The Mission to Cultivate Texas Cherries

At Idalou Harvest, farmers navigate Texas weather to break ground on stone fruit.


illustration: caroline pronske

 

If cotton is king in Lubbock County, then cherries would be lucky to rank among the nobility. But one orchard, Idalou Harvest, is trying to make Texas cherries happen.

Dan, Connie, and Ty Williams own Idalou Harvest, along with the packing company Top of Texas. The Williams family, who also operate 400 acres of orchards in Cedaredge, Colorado, took over Top of Texas Apples, as it was then called, in 1992. In addition to tomatoes, okra, onions, squash, and other vegetables, the 55 acres of Idalou Harvest include orchard fruit like pears, apples, peaches, wine grapes, apricots, pomegranates, nectarines, and now, cherries.

“They started a variety [of trees] to see what would grow and what wouldn’t,” says Lucinda Mann, who manages the greenhouses and runs the orchard’s retail and wholesale accounts. Their cherry trees, two sweet and two tart varieties, are six years old. “Cherries aren’t so common in Texas,” she adds. “They need so many hours of cold, just like peaches and apples, so they can have a good production.”

“The cherries come off [the trees] at the first part of June and through July,” says Mann. “They usually only have about a month.” That’s if the cherries grow at all. “In some areas, frosts are beginning to be more frequent; the weather is changing,” she says.

The rarity of Texas-grown cherries made them all the more appealing to chefs like Meadow’s PJ Edwards. “Normally when I think cherry, I think Washington or Michigan, not really Texas,” says Edwards, who pairs Idalou Harvest ember-roasted cherries with seared mushrooms and black garlic barbecue sauce. “Our menu is very product-driven, and seasonally driven,” he says.

“For us at Ladino, cherries are a huge thing in the part of the world we’re cooking from,” says Chef Danny Parada. “Whenever there’s something like that available here in Texas, we try to pounce on it.” At Ladino, a modern Mediterranean restaurant, he prepares a salad of cherries, celeste figs, schug vinaigrette, chiles, radish, and tulum cheese.

Since cherry season is so short, they’re a little more exciting for chefs to work with.

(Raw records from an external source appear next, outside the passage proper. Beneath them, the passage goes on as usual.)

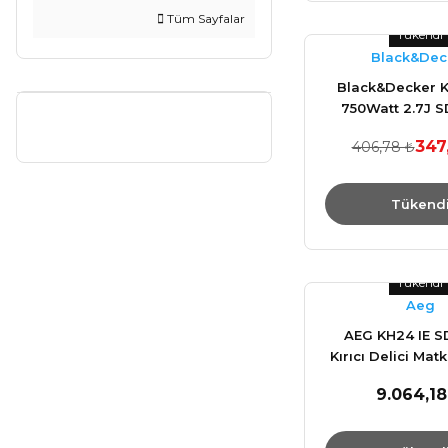
Tüm Sayfalar
Tükendi
Black&Dec
Black&Decker 
750Watt 2.7J S
Kırıcı/Deli
347
406,78 ₺
Tükend
Tükendi
Aeg
AEG KH24 IE S
Kırıcı Delici Ma
9.064,18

But, when a late frost hits cherry buds, as happened this year, the trees don’t fruit. Idalou Harvest sources cherries from the Williams’ orchards in Western Colorado when the Texas cherries don’t produce.

 
 

Roasted Shiitake and Oyster Mushrooms, Oak-Roasted Texas Cherries, Black Garlic Barbecue Sauce, Candied Peanuts, Crispy Garlic, Benne Seed Crumble

Cherries, Celeste Figs, Zhug Vinaigrette, Chiles, Radish, Tulum Cheese

 
 

While sourcing out of state isn’t ideal, it’s the reality of precarious growing seasons made more difficult by climate change. “Our main goal is to support local farmers,” says Parada. “So if crazy Texas weather cuts out a bunch of potential profits for them, in order for us to support them, we have to buy cherries from their Colorado orchard so they can maintain their Texas orchards.”

To alleviate chilly conditions, Idalou Harvest uses wind machines to help regulate temperature and protect budding fruit trees. Coupled with smudge pot burners throughout the orchard, the wind machines pull up warm air and move it around the trees to, hopefully, prevent frost damage.

At the other end of the spectrum, this year’s extreme heat and lack of rain “affected everything desperately,” Mann says. “Lots of people lost their crops this year.”

“In the summer, we try to keep plenty of water on them,” she adds. Groundwater supplies are currently fine, Mann says, but they’ll likely have problems in the future since they’re surrounded by cotton farms. Nets over trees protect against birds and hail, while cover crops—mainly grass—between tree rows keep the heat down.

Weather is the main challenge to growing cherries, but bugs and herbicide drift from other farms don’t help either. “Our biggest problem is thrips,” says Mann. The tiny insects go after cotton especially, so when the neighboring cotton farmers perform pest mitigation, it drives the thrips into the orchard.

So, why grow cherries if they’re not even guaranteed to produce fruit? It’s all about diversifying and providing variety. “We planted 4,000 apricot trees this year, too,” Mann says. “We’re bringing more offerings to the table.” The effort to cultivate cherries has also been kicked into high gear after seeing the demand from local restaurants and supermarkets.

In addition to sending their harvest to grocery stores like Albertsons, H-E-B, and United Supermarkets, the Williams’ fruit is starting to appear in restaurants like Meadow and Ladino. “We’re just now getting into some of the restaurant business,” says Mann. “We have a local group who helps farmers with direct marketing to restaurants, so that’s just now picking up for us this year.” A box of cherries, averaging 20 to 25 pounds, sold for $60 this season, though the price could change depending on the year. “Growing any tree is like growing any other plant,” adds Mann. “It takes a lot of love, a lot of time, and a lot of sacrifice.”